I’ve written here before about how I’m not much of a one for Summer (fair skin, hayfever, overheating etc) so it’s no surprise that me and my wardrobe are much more suited to the colder months. I actually prefer Autumn, with it’s (slightly) warmer weather and less ice but Winter will do, just fine. Like any self respecting Northerner (except Geordies who are made of iron and don’t own any coats), I have a good selection of warm winter wear, including coats, scarves, gloves, chunky jumpers, ear muffs, thermals (tops and bottoms) and fluffy socks. These all serve me very well, year in year out, but my mind is looking forward to January 2017, when we’re hoping to be heading to New York. This has opened up a whole new world of ‘winter dressing’.
When you type ‘New York Winter Dressing’ into a well know search engine, it presents these images.
They are lovely outfits and I would dearly love to be telling you how I’m tracking down these items, for my trip. Alas, No.
Just a quick glance at the average temperatures in NYC, in January, ( 1.5 C) is enough to make your eyes water, something which, incidentally, will actually happen at -4 C (average night-time temp) thus rendering the packing of mascara a complete waste of time and suitcase real-estate.

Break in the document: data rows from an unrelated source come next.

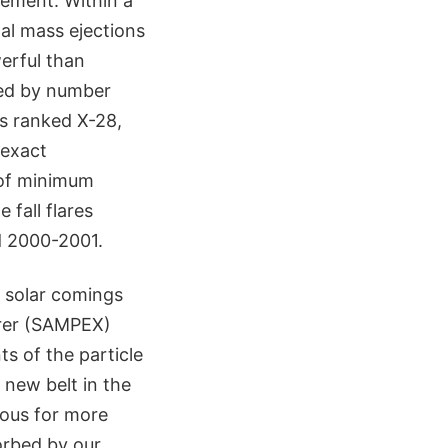
tement. Within a
al mass ejections
erful than
ked by number
as ranked X-28,
 exact
 of minimum
 fall flares
d 2000-2001.
k solar comings
orer (SAMPEX)
ts of the particle
 new belt in the
dous for more
orbed by our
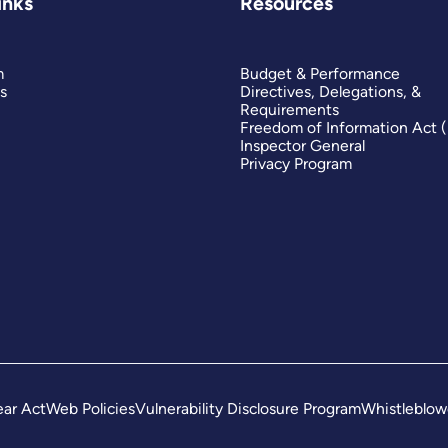
inks
Resources
m
Budget & Performance
s
Directives, Delegations, &
Requirements
Freedom of Information Act 
Inspector General
Privacy Program
ar Act
Web Policies
Vulnerability Disclosure Program
Whistleblow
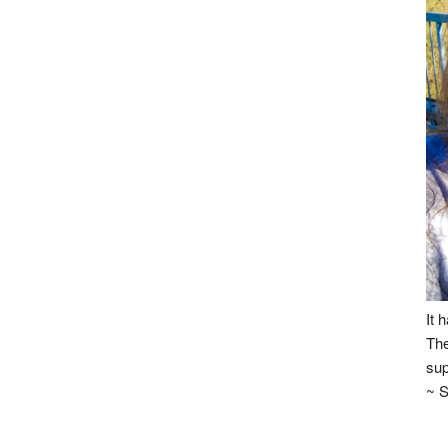
It 
The
sup
~ S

As with most outfits, I start from the shoes up so I’ve recently purchased two pairs of snow boots (one pair long and padded and the other pair shorter and furry) and had a favourite pair of black biker-esque boots re-soled with non-slip grips. We’ll be doing a huge amount of walking so comfort, warmth and some waterproofing is essential. I figured having a few options of footwear was a good idea, just incase I get blisters or achey feet. That way I can alternate. Rain will, apparently, be scarce with more chance of snow. It could get windy, especially between those awe inspiring skyscrapers but with dipping in and out of places, layers will also be key. My trusty down-filled coat will be my saviour, along with some decent socks, good padded gloves and loose enough trousers to pull on over thermal leggings.
I must state now, that I am not a hat person. I look ridiculous in all hats. I also have a head the size of a tennis ball, meaning no adult hat fits as it should and it’s damn near impossible to find a children’s hat that does not have either a cartoon character, a pom pom, or a chin strap. For this reason, I shall be relying on scarves, ear-muffs and my coat hood.
There could be a few bright sunny days so the Ray Bans have already reserved their place in my hand luggage, along with eighteen tubes of lip-balm and a packet of tissues. I will be packing one smart outfit, along with one pair of ‘going out’ shoes, but I’m afraid that the rest of my clothing will be very practical.
As much as I would love to be walking around looking like the beautiful women, above, I suspect they weren’t spending twelve hours a day, on their feet, wandering about staring at stuff and crying at the amazeness of it all. If they were, they hid it very well!